À espera dos bárbaros
domingo, dezembro 26, 2004
  O português, outra vez. Dez notas avulsas.
1. No Público de hoje. Lá vem o óbvio ululante rol da caterva de erros que se tornaram comuns, lá se defende o «regresso» à norma e ao latim. Por mim tudo bem. Óptimo mesmo. Mas conseguir isso através de um «ensino inovador»? Soa a mais do mesmo.
2. A questão da língua, como a do próprio ensino, não tem solução. Estou do lado dos pessimistas.
3. Sei alguma coisa de história da língua, conheço os fenómenos evolutivos das línguas, mas o argumento histórico, tal como os linguistas o costumam apresentar, não me convence inteiramente, como não convence o relativismo da «teoria do saldo»: entre perdas e ganhos, o balanço é sempre positivo, o que se ganha é sempre mais do que o que se perde. Isto é, não há motivo para nostalgias.
4. As línguas têm certamente uma grande capacidade de «regeneração». O que significa que a norma se altera de tempos a tempos para se ajustar às imposições do uso. Mas a condição essencial para que a norma se altere é que ela exista bem definida e estável. O que hoje acontece é que, em termos de ensino da língua e do conteúdo das gramáticas, há uma série de aspectos sobre os quais parece não existir qualquer definição normativa. Pelo contrário, o que transparece é a confusão. O problema já não é tanto regressar à norma, é saber do que estamos a falar quando falamos de norma...

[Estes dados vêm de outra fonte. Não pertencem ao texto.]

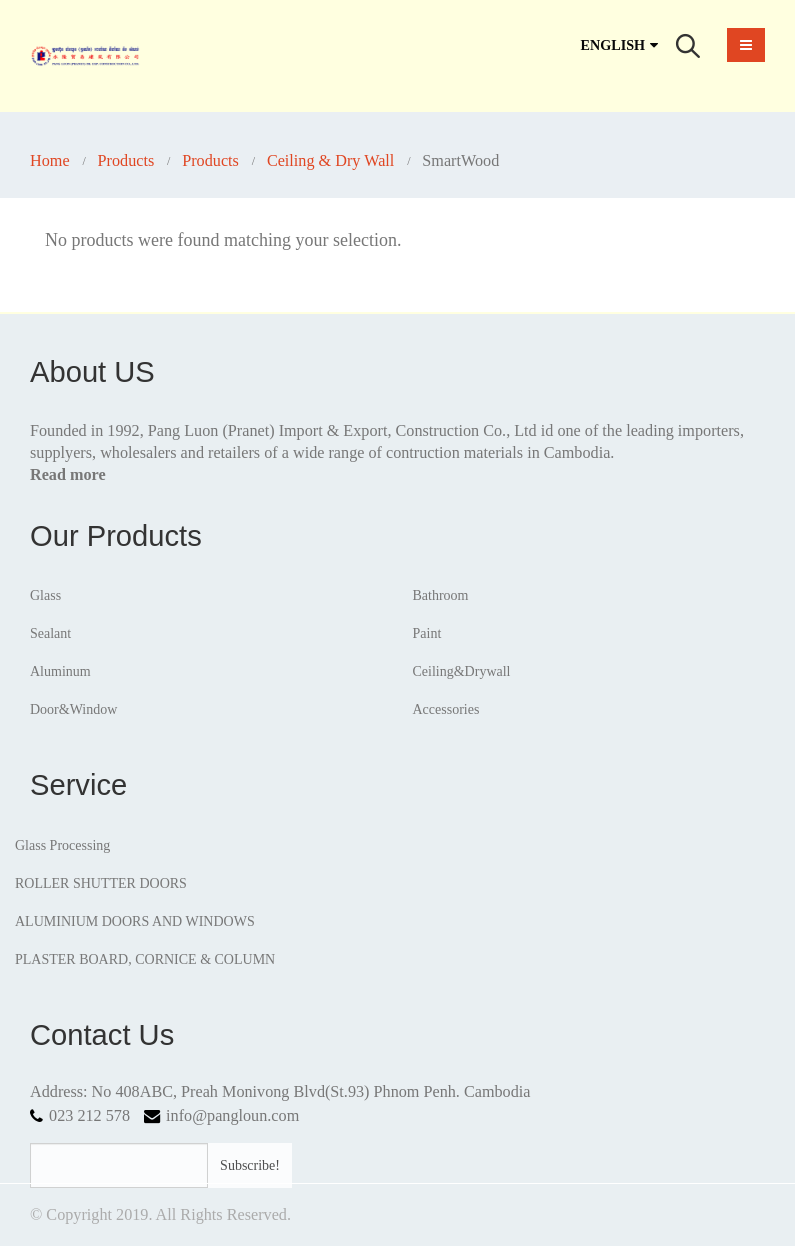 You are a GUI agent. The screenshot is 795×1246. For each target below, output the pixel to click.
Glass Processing (62, 845)
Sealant (50, 633)
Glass (45, 595)
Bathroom (441, 595)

5. Os linguistas, os portugueses em primeiro lugar, têm, a maior parte das vezes, uma «visão de dentro», muito condicionada. Se, perante um certo fenómeno, percebem que um certo número de falantes optam pela solução A e outros pela solução B, ou que transitam entre as duas soluções, o linguista sente-se impotente para determinar se há uma mais certa do que a outra, uma vez que elas coexistem. É ainda o triunfo do «descritivo» sobre o «normativo».
6. É esta situação que justifica a existência de serviços de consulta linguística e gramatical como o ciberdúvidas.
7. É claro que a «culpa» não é do sms ou da internet. Esses meios apenas reflectem, de modo particular, o problema.
8. Por razões que não vêm ao caso, tenho lido textos e trabalhos de alunos adiantados num curso da área das «ciências» humanas, de uma universidade conceituada. Se não conhecesse outras situações, isso bastaria para induzir a nostalgia. A degradação é real, meus senhores e minhas senhoras, muito real e concreta. Mais assustador ainda é observar que ela atravessa todas as classes sociais, níveis etários e de instrução: veja-se o caso do desaparecimento da conjugação pronominal («vou dizer a ela» em vez de «vou dizer-lhe»).
9. Compreendo os argumentos relativos à importância de alçar a língua portuguesa a um plano internacional e, nesse plano, a necessidade de articulação entre as variantes existentes. Mas tudo isso não tem sentido se em Portugal não se perceber bem o que é isso do português, disciplina cada vez mais odiada nas escolas, e não se lhe atribuir uma importância acima da ordem da mera aquisição de conhecimentos.
10. Se não for por uma razão identitária, porquê continuar a falar português?